IEEE Smart Cities brings together the Institute of Electrical and Electronics Engineers’ (IEEE) technical societies to advance smart city technologies and set global standards.

Other winners of this year’s awards included: Roorkee, India (distributed energy storage); Jakarta, Indonesia (flood control system); Coral Gables, US (smart district expansion project); and Berkane, Morocco (smart waste management and control system).

Model for collaboration

“With economic development having been the focus from the beginning, we’ve created a model for better collaboration between public leaders and the top technology developers around the globe to advance the smart city concept in the United States,” Johnson said.

This is backed up by the announcement of the new partnership with NTXIA, which is described as “the largest smart region effort in the United States”.

The collaboration aims to “support the expansion of smart cities across the country”.

On the sidelines of the recent Cities Today Institute City Leadership Forum event in Dallas, Jennifer Sanders, NTXIA Co-Founder and Executive Director, told Cities Today: “What I’d like to do is take Peachtree Corners’ learnings as a smaller community and one that has a structure that is a little bit different. We have pockets of similar things going on with cities large and small too.

“The first piece is to share data and results and talk to mutual partners to really have that strong understanding and share the benefits.”

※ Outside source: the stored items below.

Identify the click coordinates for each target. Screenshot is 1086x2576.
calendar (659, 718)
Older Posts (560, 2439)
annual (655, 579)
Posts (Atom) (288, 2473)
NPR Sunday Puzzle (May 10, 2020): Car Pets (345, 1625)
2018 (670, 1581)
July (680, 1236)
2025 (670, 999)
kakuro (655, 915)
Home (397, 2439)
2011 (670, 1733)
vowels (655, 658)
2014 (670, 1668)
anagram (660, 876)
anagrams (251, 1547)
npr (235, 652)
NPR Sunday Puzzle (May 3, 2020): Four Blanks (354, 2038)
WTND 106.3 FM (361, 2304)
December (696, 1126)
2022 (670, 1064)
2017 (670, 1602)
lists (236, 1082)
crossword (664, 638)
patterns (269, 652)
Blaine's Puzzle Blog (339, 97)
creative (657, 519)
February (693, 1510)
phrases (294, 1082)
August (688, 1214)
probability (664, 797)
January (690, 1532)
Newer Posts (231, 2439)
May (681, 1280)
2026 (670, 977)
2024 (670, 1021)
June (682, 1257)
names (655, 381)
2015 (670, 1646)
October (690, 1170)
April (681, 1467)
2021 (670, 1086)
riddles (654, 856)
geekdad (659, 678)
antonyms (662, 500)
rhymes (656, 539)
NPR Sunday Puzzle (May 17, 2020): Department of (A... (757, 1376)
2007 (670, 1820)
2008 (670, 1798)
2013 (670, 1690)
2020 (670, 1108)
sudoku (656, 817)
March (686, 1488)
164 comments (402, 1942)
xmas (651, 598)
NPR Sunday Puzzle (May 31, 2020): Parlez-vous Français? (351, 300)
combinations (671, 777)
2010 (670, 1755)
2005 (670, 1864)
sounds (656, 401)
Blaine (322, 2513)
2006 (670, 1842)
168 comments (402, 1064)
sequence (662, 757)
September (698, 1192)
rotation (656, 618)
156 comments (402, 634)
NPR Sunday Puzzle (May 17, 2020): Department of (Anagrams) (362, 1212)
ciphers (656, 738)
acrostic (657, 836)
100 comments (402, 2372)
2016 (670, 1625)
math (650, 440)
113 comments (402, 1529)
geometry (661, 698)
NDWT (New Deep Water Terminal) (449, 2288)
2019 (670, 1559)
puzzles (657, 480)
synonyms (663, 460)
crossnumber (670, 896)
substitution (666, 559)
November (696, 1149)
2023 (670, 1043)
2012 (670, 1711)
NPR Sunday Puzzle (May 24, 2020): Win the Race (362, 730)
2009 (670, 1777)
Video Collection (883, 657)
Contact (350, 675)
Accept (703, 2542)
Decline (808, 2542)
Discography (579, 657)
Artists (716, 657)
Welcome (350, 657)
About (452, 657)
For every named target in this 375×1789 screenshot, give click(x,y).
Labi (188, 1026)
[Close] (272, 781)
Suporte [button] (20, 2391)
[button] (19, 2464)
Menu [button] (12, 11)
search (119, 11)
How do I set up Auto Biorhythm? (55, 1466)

NTXIA members are particularly interested in mutual learning around successful innovation districts and public-private partnerships.

“Many of our testing sites are innovation districts that are either private property or unique to university campuses but we also have a lot of projects running in the right of way,” Sanders said. “I think we can learn a lot from each other there, and I hope that they can benefit from some of our learnings about testing and scaling in the right of way.”

The new partners are also looking at the possibility of running a joint pilot and comparing the results across different environments.